Aggregation Execution Planning Strategy

Aggregation is an execution planning strategy that SparkPlanner uses for planning Aggregate logical operators (in the order of preference):

  1. HashAggregateExec
  2. ObjectHashAggregateExec
  3. SortAggregateExec

Executing Rule

apply(
  plan: LogicalPlan): Seq[SparkPlan]

apply is part of the GenericStrategy abstraction.
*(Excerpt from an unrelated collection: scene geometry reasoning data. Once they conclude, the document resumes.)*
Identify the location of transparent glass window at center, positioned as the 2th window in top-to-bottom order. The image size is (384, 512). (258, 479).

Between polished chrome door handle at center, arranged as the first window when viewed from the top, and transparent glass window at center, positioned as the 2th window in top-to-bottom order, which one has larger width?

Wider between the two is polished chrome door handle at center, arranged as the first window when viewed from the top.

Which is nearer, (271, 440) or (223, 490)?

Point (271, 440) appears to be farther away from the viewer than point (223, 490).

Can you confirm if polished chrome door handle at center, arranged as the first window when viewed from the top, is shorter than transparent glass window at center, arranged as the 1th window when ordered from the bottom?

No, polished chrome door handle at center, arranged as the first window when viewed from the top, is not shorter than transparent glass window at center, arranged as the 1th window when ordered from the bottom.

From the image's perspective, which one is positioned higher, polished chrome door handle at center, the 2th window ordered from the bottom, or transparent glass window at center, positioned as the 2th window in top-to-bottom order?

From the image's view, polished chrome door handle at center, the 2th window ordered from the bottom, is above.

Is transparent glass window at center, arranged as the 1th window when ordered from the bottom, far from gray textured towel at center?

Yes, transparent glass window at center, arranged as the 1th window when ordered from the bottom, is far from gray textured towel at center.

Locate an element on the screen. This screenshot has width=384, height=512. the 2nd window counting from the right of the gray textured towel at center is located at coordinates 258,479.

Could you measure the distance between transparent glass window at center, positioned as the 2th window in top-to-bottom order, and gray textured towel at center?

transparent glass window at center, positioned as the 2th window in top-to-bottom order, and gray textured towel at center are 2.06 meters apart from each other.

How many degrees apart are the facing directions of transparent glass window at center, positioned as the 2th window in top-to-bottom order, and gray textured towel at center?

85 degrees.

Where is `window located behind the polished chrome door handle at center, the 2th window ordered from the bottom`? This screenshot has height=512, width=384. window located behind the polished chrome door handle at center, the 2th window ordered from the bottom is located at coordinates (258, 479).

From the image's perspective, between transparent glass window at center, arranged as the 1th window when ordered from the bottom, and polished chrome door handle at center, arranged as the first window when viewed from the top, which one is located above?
apply works with Aggregate logical operators with all the aggregate expressions being either AggregateExpressions or PythonUDFs only. Otherwise, apply throws an AnalysisException.

apply destructures the Aggregate logical operator (into a four-element tuple) with the following:

  • Grouping Expressions
  • Aggregration Expressions
  • Result Expressions
  • Child Logical Operator

AggregateExpressions

For Aggregate logical operators with AggregateExpressions, apply splits them based on the isDistinct flag.

Without distinct aggregate functions (expressions), apply planAggregateWithoutDistinct. Otherwise, apply planAggregateWithOneDistinct.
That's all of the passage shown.